### [ASSIGNMENT]
Copy out every line below without alteration.

RECORDS SUPPLIED section start

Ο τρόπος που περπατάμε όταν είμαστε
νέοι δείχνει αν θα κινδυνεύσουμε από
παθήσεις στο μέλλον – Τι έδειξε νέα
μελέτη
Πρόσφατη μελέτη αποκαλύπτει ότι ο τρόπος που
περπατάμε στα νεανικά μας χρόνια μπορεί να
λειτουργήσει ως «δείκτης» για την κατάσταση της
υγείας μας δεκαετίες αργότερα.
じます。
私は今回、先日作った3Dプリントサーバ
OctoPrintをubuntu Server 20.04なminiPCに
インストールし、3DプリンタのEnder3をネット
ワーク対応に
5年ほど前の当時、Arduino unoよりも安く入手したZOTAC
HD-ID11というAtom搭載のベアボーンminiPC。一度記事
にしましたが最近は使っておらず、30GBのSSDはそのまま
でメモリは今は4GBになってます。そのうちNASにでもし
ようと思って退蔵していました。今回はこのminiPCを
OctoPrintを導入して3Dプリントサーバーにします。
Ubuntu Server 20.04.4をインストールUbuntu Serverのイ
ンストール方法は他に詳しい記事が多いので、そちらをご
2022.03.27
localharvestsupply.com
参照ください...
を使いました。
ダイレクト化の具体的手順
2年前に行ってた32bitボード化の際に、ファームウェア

RECORDS SUPPLIED section end

### [TASK RESULT]
Ο τρόπος που περπατάμε όταν είμαστε
νέοι δείχνει αν θα κινδυνεύσουμε από
παθήσεις στο μέλλον – Τι έδειξε νέα
μελέτη
Πρόσφατη μελέτη αποκαλύπτει ότι ο τρόπος που
περπατάμε στα νεανικά μας χρόνια μπορεί να
λειτουργήσει ως «δείκτης» για την κατάσταση της
υγείας μας δεκαετίες αργότερα.
じます。
私は今回、先日作った3Dプリントサーバ
OctoPrintをubuntu Server 20.04なminiPCに
インストールし、3DプリンタのEnder3をネット
ワーク対応に
5年ほど前の当時、Arduino unoよりも安く入手したZOTAC
HD-ID11というAtom搭載のベアボーンminiPC。一度記事
にしましたが最近は使っておらず、30GBのSSDはそのまま
でメモリは今は4GBになってます。そのうちNASにでもし
ようと思って退蔵していました。今回はこのminiPCを
OctoPrintを導入して3Dプリントサーバーにします。
Ubuntu Server 20.04.4をインストールUbuntu Serverのイ
ンストール方法は他に詳しい記事が多いので、そちらをご
2022.03.27
localharvestsupply.com
参照ください...
を使いました。
ダイレクト化の具体的手順
2年前に行ってた32bitボード化の際に、ファームウェア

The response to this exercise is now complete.